Using the survey.csv
dataset perform data analytics operations to answer the following question
We perform some retrospective inspection of the `survey.csv` dataset and decide to perform some important data preprocessing techniques in order to enhance its quality and make it easier and optimized to perform further operations on it
- Performing
df.info()
we realise that there are 26 columns where age is numerical and remaining all are categorical. timestamp
is a useless column, since it only indicates the time when the user filled out the survey. Another useless column iscomments
.
df = df.drop(['timestamp','comments'], axis = 1)
- Some columns are title cased and some are not. We convert all columns to small case so as not to run in any case sensitive errors later.
df.columns = df.columns.str.lower()
- We also observe that most of the data of the survey originates from either United States and United Kingdom.
df['country'].value_counts()
- Taking the means out of these counts we conclude that on an average 26 people participated. Thus we will only consider entities whose 26 or more entities participated in the survey for better understandability.

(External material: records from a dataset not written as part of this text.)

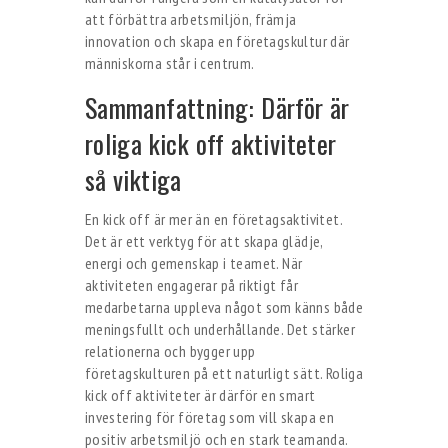
att förbättra arbetsmiljön, främja
innovation och skapa en företagskultur där
människorna står i centrum.
Sammanfattning: Därför är
roliga kick off aktiviteter
så viktiga
En kick off är mer än en företagsaktivitet.
Det är ett verktyg för att skapa glädje,
energi och gemenskap i teamet. När
aktiviteten engagerar på riktigt får
medarbetarna uppleva något som känns både
meningsfullt och underhållande. Det stärker
relationerna och bygger upp
företagskulturen på ett naturligt sätt. Roliga
kick off aktiviteter är därför en smart
investering för företag som vill skapa en
positiv arbetsmiljö och en stark teamanda.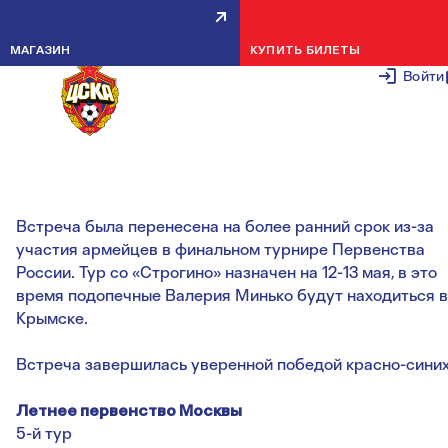
КОМАНДА МИНЬКО
МАГАЗИН
КУПИТЬ БИЛЕТЫ
РАЗГРОМИЛА СВЕРСТНИКОВ И
Войти
СТРОГИНО
19 АПРЕЛЯ 2
Встреча была перенесена на более ранний срок из-за
участия армейцев в финальном турнире Первенства
России. Тур со «Строгино» назначен на 12-13 мая, в это
время подопечные Валерия Минько будут находиться в
Крымске.
Встреча завершилась уверенной победой красно-синих
Летнее первенство Москвы
5-й тур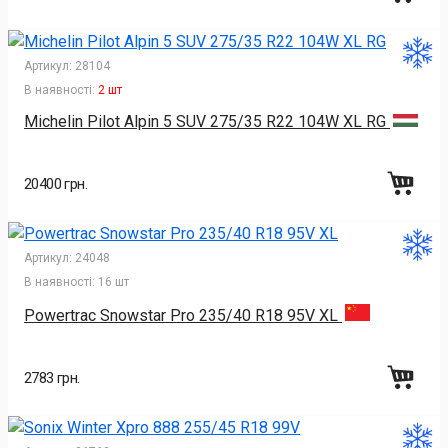
Артикул:
28104
В наявності:
2 шт
Michelin Pilot Alpin 5 SUV 275/35 R22 104W XL RG
20400 грн.
Артикул:
24048
В наявності:
16 шт
Powertrac Snowstar Pro 235/40 R18 95V XL
2783 грн.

df['country'].value_counts().mean()
- Also, the provinces that are listed are only of United States. Thus in order to conduct a more granular location based analysis a separate analysis on US provinces need to be conducted. This is realised by using the below code.
df['state'].unique()
Thus for every visualization created for the world countries another analysis on same parameters is conducted for the indivdual provinces of United States.
From the graph we observe that Illinois (IL) have the most percentage of employees seeking medical treatment with almost 68.97% and Tennessee the least with 40%.
From the graph we observe that United States have the most percentage of employees seeking medical treatment with almost 54.59% and Netherlands the least with 33.33%.
Both Illinois (IL) and Pennsylvania (PA) shows the max percentage of 51.72% where the employee knows about their employer's mental health benefits. The least is shown by Tennessee (TN)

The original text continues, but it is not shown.